Cobb Electric and Gas South are the two major components of Cobb EMC.
Chief Financial Officer Robert Steele noted in a statement to the Journal that both Cobb Electric and Gas South are seasonal businesses by nature and are greatly affected by weather.
Gas South’s quarterly loss “was not unexpected, as their budget projected negative numbers for this period,” Steele said in the statement. “Gas South has been profitable since its inception in 2006.”
Also, Cobb Electric and Gas South “peak at opposite times of the year,” he said. “Cobb Electric is generally most profitable from July through September, whereas Gas South is generally most profitable from December through March. … Extreme temperatures can have a significant impact on their bottom lines.”
The company did not provide comparative data for the first quarter of 2011.
“As these are the first quarterly statements prepared, there are no 2011 comparative numbers,” Steele said in the statement. “It was felt that the work required to produce first quarter 2011 numbers would be greater than the benefit derived.”
As for the year-end 2011 numbers, Steele said many factors accounted for the reduced net income from fiscal 2010 to 2011.
“The single largest difference for 2011 is we reduced the revenue by $14.5 million and rebated it to the members,” he said. “Also, Gas South’s income was down, and various other expenses were greater.”
Cobb EMC is a nonprofit, member-owned electric cooperative that serves about 190,000 customers in five counties.

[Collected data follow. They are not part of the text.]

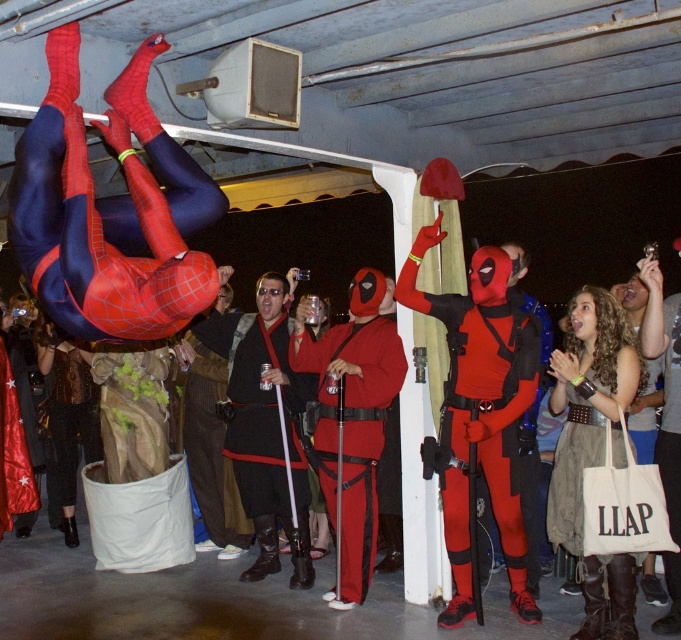 Can you confirm if red matte deadpool costume at center is wider than brown corduroy pants at center?

Yes, red matte deadpool costume at center is wider than brown corduroy pants at center.

Which is in front, point (353, 384) or point (219, 513)?

Positioned in front is point (353, 384).

Is point (360, 468) closer to viewer compared to point (221, 392)?

Yes, point (360, 468) is in front of point (221, 392).

Find the location of a particular element. The image size is (681, 640). red matte deadpool costume at center is located at coordinates (351, 432).

Is point (432, 240) farther from camera compared to point (550, 360)?

No.

Does matte red and black costume at center have a larger size compared to distressed canvas tote bag at lower right?

Correct, matte red and black costume at center is larger in size than distressed canvas tote bag at lower right.

The width and height of the screenshot is (681, 640). What do you see at coordinates (484, 381) in the screenshot?
I see `matte red and black costume at center` at bounding box center [484, 381].

Image resolution: width=681 pixels, height=640 pixels. What are the coordinates of `matte red and black costume at center` in the screenshot? It's located at (484, 381).

Who is shorter, distressed canvas tote bag at lower right or brown corduroy pants at center?

Standing shorter between the two is distressed canvas tote bag at lower right.

Between distressed canvas tote bag at lower right and brown corduroy pants at center, which one appears on the right side from the viewer's perspective?

Positioned to the right is distressed canvas tote bag at lower right.

Where is `distressed canvas tote bag at lower right`? The width and height of the screenshot is (681, 640). distressed canvas tote bag at lower right is located at coordinates (571, 481).

Identify the location of distressed canvas tote bag at lower right. (571, 481). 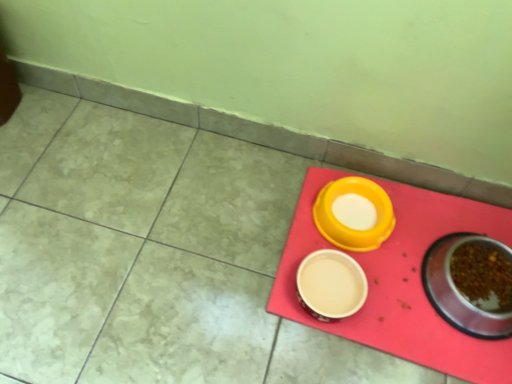 Identify the location of unoccupied space behind metallic stainless steel bowl at lower right, which is counted as the first tableware, starting from the right. pos(445,221). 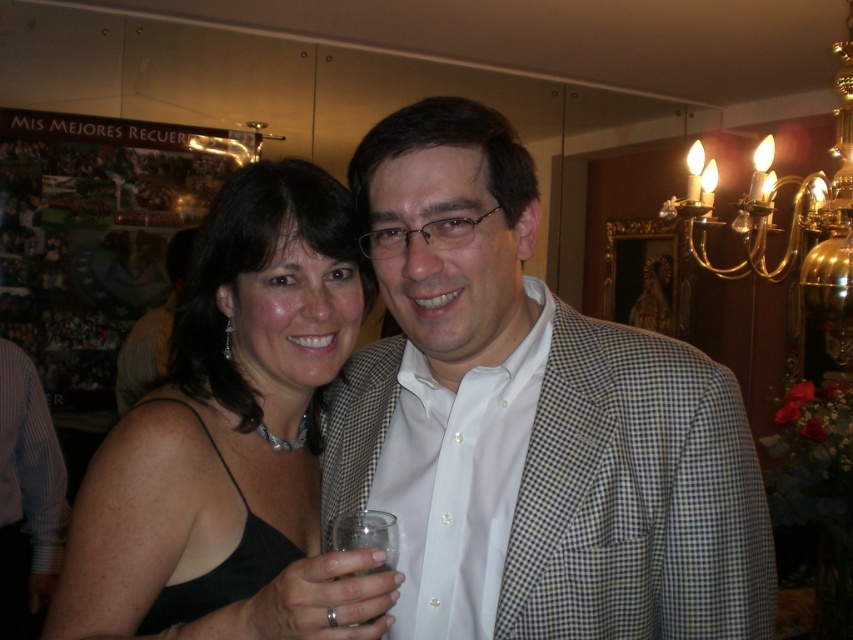 You are a photographer setting up for a group photo. You notice the matte black suit at center and the clear glass at lower center. Which object is closer to you, the photographer, so you can focus on it first?

The matte black suit at center is closer to you than the clear glass at lower center, so you should focus on the matte black suit at center first.

You are a photographer setting up for a group photo. You notice the matte black suit at center and the clear glass at lower center in your frame. Which object should you avoid placing near the edge to prevent it from being accidentally cropped out?

You should avoid placing the clear glass at lower center near the edge because it is shorter than the matte black suit at center, making it more likely to be cropped out if positioned too close to the frame edge.

You are planning to take a photo of the black satin dress at center and the blue striped shirt at left. Which one should you focus on first if you want to capture both in the same frame without moving the camera?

It is governed by a 10-member board of directors.
Chief executive Chip Nelson announced last week that the company would begin releasing its quarterly reports as part of a host of changes intended to make the utility’s operations more transparent to its member-owners.
A group of members sued the utility in 2007, accusing the 10 directors and then-CEO Dwight Brown of unjust enrichment and breach of fiduciary duties, among other things.
After four years of legal back-and-forths, the plaintiffs scored a major victory in September when members overwhelmingly voted to reject mail-in ballots for future director elections. The EMC had urged members to approve the mail-in ballots, but the plaintiffs argued the ballots would be used to further entrench the 10 incumbent directors. And in fact, the two longest-serving directors have since announced that they will not seek reelection early next year.
The first round of elections is set for Nov. 12, and four seats are up. All members may cast votes in all 10 director elections.